Before becoming involved in gay teen organizations, Murray's only respite from the hell was at home. His parents, Murray says, are accepting and understanding of his sexual orientation.

He's grown especially close to his mom Ria who, suspecting that her son was gay, eased his coming out four years ago by passing along a newspaper article about a teen support group.

``She said, `Isn't that great, they have a support group for gay and lesbians? If you know of anyone who might benefit from it, pass it on,' '' Murray remembers. ``Two days later I came out to my mom. We had a recliner my mom and I used to sit on to talk about our day. She said, `Bruce, are you gay?' I started bawling and said yes.

``She did the best possible thing - she put her arms around me, hugged me and said, `You're my son. I love you.' ''

Since then, his parents have supported his activism. His mother started a Seymour branch of Parents, Family and Friends of Lesbians and Gays (PFLAG) - not something you see everyday in a small town like Seymour - and she stood beside him during the Washington press conference, when he described how violently he'd been harassed.

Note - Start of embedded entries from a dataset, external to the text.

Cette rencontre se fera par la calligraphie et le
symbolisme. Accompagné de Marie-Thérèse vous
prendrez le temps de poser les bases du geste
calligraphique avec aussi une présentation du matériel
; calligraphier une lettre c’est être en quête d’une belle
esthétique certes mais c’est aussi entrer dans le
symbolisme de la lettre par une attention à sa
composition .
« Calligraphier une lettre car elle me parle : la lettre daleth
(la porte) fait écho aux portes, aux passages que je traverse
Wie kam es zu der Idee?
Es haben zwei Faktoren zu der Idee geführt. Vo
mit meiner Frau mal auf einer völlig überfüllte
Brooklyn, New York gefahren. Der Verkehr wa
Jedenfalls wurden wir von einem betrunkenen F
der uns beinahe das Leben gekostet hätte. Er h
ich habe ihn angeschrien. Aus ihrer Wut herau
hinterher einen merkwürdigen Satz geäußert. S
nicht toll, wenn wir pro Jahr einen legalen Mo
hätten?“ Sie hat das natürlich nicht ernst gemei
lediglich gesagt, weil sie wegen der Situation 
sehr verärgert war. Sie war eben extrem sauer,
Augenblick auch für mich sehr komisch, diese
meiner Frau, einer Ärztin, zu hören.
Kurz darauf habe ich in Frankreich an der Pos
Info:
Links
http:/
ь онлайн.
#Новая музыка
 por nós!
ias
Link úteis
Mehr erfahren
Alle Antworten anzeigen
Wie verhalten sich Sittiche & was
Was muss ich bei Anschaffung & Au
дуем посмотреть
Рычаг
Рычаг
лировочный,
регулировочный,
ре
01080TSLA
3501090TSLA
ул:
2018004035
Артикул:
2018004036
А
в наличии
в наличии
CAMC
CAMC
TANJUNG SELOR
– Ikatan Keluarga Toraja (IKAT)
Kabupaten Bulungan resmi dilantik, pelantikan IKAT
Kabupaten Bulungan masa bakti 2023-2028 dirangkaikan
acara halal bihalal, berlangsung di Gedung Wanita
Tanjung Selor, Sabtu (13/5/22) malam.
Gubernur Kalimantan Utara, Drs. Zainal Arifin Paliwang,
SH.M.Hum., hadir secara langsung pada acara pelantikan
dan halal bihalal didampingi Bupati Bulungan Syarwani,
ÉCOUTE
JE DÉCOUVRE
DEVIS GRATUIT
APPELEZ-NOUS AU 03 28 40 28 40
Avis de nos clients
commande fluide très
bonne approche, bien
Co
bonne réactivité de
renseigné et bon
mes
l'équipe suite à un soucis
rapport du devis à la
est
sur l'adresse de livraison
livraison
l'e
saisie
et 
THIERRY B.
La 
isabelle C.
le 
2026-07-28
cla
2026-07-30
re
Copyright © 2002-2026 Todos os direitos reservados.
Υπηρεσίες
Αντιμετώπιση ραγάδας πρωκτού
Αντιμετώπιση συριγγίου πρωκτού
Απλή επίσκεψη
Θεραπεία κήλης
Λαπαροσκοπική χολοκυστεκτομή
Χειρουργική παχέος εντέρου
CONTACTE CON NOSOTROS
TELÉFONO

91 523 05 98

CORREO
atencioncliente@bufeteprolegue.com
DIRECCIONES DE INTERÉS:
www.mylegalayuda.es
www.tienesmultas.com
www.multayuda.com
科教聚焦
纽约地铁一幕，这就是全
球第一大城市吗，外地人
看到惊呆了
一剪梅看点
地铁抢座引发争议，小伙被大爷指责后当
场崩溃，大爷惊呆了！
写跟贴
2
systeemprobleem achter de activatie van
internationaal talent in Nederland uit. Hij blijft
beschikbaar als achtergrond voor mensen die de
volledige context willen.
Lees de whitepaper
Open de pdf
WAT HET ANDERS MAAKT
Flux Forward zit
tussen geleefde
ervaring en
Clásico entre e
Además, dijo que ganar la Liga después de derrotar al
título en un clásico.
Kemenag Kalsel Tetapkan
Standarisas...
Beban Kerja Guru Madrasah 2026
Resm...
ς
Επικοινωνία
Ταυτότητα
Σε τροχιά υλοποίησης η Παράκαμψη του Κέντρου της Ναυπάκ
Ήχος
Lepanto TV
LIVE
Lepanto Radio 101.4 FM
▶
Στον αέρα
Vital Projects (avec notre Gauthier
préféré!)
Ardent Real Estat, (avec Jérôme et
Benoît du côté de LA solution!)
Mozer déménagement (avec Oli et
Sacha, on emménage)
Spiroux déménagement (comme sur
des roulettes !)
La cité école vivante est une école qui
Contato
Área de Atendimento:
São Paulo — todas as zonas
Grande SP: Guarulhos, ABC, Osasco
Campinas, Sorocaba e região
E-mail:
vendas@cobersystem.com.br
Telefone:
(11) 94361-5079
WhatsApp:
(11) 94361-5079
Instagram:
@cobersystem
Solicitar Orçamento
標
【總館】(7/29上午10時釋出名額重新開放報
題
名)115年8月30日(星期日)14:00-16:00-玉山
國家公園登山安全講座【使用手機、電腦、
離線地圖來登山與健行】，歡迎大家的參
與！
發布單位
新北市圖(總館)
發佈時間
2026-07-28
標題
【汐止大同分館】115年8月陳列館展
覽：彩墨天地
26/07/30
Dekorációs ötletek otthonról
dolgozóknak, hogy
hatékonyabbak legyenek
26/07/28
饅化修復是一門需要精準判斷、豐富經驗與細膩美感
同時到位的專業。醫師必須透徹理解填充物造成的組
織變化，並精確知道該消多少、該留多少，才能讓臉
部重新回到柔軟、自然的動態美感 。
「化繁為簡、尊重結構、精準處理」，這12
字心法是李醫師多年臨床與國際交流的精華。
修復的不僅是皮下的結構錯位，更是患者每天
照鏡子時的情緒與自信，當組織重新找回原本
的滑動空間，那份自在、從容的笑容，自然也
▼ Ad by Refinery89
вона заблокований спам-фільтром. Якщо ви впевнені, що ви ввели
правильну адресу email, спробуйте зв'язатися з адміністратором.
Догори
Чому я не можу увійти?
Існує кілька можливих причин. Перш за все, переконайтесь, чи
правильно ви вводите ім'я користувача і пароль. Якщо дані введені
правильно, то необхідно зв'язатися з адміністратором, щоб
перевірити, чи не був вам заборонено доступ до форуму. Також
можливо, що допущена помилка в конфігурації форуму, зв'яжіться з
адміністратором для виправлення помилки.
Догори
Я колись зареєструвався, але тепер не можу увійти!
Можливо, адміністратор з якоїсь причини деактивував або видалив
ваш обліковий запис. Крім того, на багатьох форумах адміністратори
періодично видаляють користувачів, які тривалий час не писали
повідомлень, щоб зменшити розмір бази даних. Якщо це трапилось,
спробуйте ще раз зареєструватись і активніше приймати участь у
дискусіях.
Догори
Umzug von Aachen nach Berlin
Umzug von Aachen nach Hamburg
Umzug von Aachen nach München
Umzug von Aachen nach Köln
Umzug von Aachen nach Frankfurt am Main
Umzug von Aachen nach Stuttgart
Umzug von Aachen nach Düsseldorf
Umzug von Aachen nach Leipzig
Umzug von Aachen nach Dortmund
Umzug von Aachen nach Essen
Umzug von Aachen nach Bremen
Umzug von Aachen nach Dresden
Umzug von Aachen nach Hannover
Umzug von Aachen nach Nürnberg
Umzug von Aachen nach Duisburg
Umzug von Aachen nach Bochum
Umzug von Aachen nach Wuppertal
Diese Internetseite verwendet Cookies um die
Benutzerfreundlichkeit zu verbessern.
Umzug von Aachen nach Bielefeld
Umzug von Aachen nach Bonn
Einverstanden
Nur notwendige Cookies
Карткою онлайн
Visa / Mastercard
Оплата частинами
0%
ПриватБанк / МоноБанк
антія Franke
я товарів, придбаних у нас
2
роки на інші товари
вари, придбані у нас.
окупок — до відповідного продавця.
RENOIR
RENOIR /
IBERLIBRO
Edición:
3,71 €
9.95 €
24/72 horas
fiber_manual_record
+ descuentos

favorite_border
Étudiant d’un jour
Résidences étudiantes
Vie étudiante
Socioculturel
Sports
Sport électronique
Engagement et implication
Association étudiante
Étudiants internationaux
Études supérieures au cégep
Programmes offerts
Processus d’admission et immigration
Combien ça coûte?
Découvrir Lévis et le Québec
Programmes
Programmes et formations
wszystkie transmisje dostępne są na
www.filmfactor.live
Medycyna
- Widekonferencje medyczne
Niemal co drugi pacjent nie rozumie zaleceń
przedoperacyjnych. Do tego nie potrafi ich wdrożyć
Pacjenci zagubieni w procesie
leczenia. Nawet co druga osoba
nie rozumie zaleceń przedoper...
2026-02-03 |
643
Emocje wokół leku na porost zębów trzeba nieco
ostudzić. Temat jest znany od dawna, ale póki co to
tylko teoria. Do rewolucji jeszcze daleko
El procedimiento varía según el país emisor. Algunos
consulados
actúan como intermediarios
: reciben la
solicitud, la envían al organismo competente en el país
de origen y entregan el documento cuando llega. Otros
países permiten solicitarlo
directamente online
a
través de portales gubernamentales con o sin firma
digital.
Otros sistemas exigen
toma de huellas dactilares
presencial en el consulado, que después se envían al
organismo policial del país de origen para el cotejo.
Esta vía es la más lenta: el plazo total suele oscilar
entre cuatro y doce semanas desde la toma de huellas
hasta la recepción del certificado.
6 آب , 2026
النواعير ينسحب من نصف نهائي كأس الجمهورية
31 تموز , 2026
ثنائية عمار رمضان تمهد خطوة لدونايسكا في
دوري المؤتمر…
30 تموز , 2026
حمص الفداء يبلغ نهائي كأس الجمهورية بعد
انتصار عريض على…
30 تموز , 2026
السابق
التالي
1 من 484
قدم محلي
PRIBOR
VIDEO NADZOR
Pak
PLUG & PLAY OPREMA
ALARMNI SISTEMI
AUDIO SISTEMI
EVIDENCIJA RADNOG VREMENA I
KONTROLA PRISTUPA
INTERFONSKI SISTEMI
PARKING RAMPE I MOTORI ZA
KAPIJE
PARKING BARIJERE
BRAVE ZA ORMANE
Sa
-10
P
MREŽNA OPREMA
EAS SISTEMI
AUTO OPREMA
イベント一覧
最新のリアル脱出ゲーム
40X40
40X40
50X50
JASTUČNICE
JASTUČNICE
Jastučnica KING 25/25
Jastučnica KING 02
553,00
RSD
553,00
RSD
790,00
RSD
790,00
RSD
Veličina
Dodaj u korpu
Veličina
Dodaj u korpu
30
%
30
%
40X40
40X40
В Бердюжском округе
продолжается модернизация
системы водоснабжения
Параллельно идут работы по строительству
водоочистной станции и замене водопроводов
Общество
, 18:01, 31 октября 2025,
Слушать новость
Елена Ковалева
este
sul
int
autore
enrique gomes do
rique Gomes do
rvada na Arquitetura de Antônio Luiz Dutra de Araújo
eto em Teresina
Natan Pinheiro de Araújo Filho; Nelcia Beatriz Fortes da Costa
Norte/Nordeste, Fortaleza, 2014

``My mother and I kind of fight together - side by side,'' he says.

They fought together in D.C. on Dec. 5 after being urged by members of PFLAG. Murray opened his wounds in public to draw attention to the lack of tolerance in high schools, especially those in small towns, and to call for the kind of enlightened sex-ed programs that could help end the ignorance.

``I think it would be a lot easier if I lived in a bigger city such as New York, but I always believed in my heart that there's a reason I'm going through a hard time and this has happened. It made me a stronger and better person."